▶ What you should do
When a line in the entries below contains "Hindu", tally it; give the tally with nothing added.

▶ The records
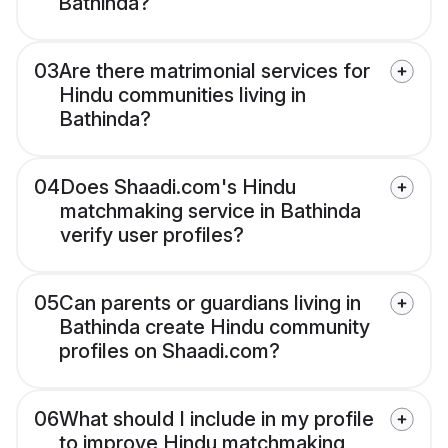
Bathinda?
03
Are there matrimonial services for
Hindu communities living in
Bathinda?
04
Does Shaadi.com's Hindu
matchmaking service in Bathinda
verify user profiles?
05
Can parents or guardians living in
Bathinda create Hindu community
profiles on Shaadi.com?
06
What should I include in my profile
to improve Hindu matchmaking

▶ Your solution
4